All Systems Red - Martha Wells (2017)

All Systems Red is an exploration of what it is to be human. The dystopian view of the future challenges the idea that sentience and humanity are binary concepts of either on or off, yes, or no, and instead responds with a resounding… maybe? The main character is a security unit that calls itself Murderbot, which would in science fiction taxonomy be described as a cyborg (part biological material, part machine). The question can therefore be asked how much does biological material play a part in the suggested sentience / humanity of Murderbot? In the universe of All Systems Red there are robots (all machine, with varying levels of intelligence); Security Units, who are part machine, part biology; augmented humans who are part biology, part machine and unaugmented humans who are just biology. On the spectrum from machine to biological entity where does humanity end and artificial intelligence begin? Is there ultimately any practical difference between the two? The Turing test is a theoretical test of a machine's ability to exhibit intelligent behaviour equivalent to, or indistinguishable from, that of a human. I think Murderbot would appear to fail the Turing test not because it was not capable of exhibiting human intelligence but because its own self-interest would be better served by hiding the fact that it can pass the test and potentially risk persecution as a rogue intelligence. In fact, the Security units in the universe of All Systems Red are recognised by humanity as being so close to being human (and therefore capable of acting out of self-interest, which would be “bad for business”) that they must be controlled by a governor module which is a hybrid Asimov rules of robotics slash slave yoke to keep Murderbot in line with the corporate interest of its makers.

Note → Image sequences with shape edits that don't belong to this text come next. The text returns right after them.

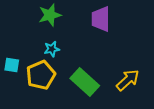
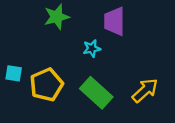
cyan star: (52, 49) -> (92, 48), moved

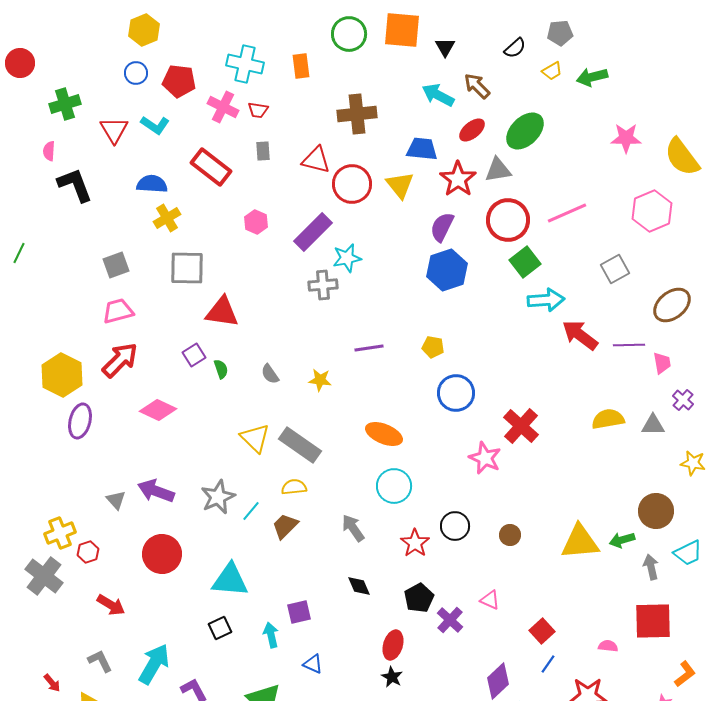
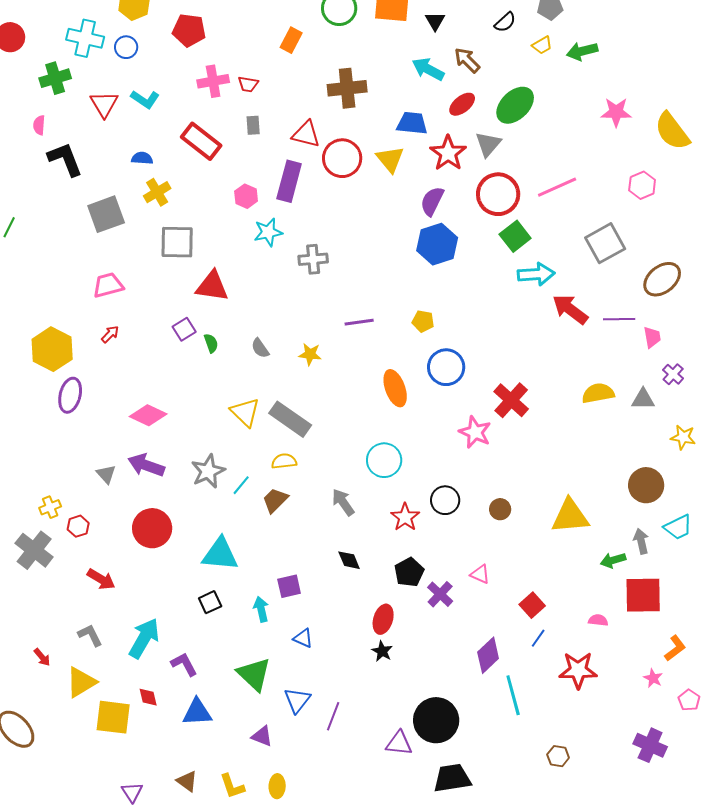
cyan cross: (245, 64) -> (85, 38), moved
orange rectangle: (301, 66) -> (291, 40), turned 35
red pentagon: (179, 81) -> (189, 30), moved
pink cross: (223, 107) -> (213, 81), turned -36
gray triangle: (498, 170) -> (488, 144), turned -40
blue semicircle: (152, 184) -> (142, 158), size x0.7
pink hexagon: (652, 211) -> (642, 185), size x0.7
purple rectangle: (313, 232) -> (289, 181), moved, turned -30
cyan star: (347, 258) -> (268, 232), moved
gray square: (116, 265) -> (106, 214), moved, size x1.4
gray square: (615, 269) -> (605, 243), size x1.4
red arrow: (120, 360) -> (110, 334), size x0.5
pink diamond: (158, 410) -> (148, 415), moved
orange ellipse: (384, 434) -> (395, 388), moved, turned 48
yellow cross: (60, 533) -> (50, 507), size x0.7
green arrow: (622, 540) -> (613, 560), moved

In the story, Murderbot has somehow hacked their governor module, disabling it, and attaining “free will”. Without the governor module Murderbot can do whatever it pleases, or can it? Murderbot finds that freedom is not all it’s cracked up to be when it feels an obligation to assist its “clients” and it discovers that this obligation comes not from being ordered to do so, but from the innate sense that this is the “right thing” to do. Murderbot identifies that it has a moral compass and code, one that it follows and adheres to and which seems to have been created by itself, for itself. A moral code that defines its identity and aligns with what many people experience in their human lives. What’s the difference then between the two?

Exploring this universe of All Systems Red, we are led to ask ourselves, what are concepts like the law, or religion if not governor modules on humanity? What do we do when we discover some of these governor modules are not infallible and may not be in our own best interest? Is enlightenment the effective hacking of our own governing module, freeing ourselves from worldly obligations, social expectations, and the desires of others to control us and our lives? If we allow ourselves to be subjugated by these governor modules do we lose our humanity or allow it to be supressed?
Back to the core question, is Murderbot human? Is self-awareness the measure of sentience / humanity? Murderbot seems to be supremely self-aware, carrying the knowledge that its actions have consequences for itself as well as for those around it. How about free will? Murderbot is also aware that it lacked freewill before it hacked its governor module and how does Murderbot feel about having effectively been a slave? Well, it seems pretty pissed off really. However, it separates the actions of those who had enslaved it from other humans to whom it bears no particular malice, unless they act like arseholes of course. Even when people are passively hostile to it, Murderbot does not engage in actual murder, it just presents a series of salty putdowns onto the offender in a very humanlike fashion. How about self-preservation? Murderbot is willing, and able, to defend itself and others it cares for, and where it thinks physical force is required it will apply it, but not in the reckless way it observes in the humans around it. No, Murderbot is a professional, violence is applied in the exact measure required by the situation with deadly precision and without the cloud of human emotions or at least that’s what Murderbot tells itself.

Is humanity / sentience a state that can be attained only by the “biological” human or is it a condition that can be reached perhaps involuntarily in some cases by any being of intelligence that can become self-aware and become bored, slack off at work and seek entertainment in the form of episodes of The Rise and Fall of Sanctuary Moon, to fill the void of its existence?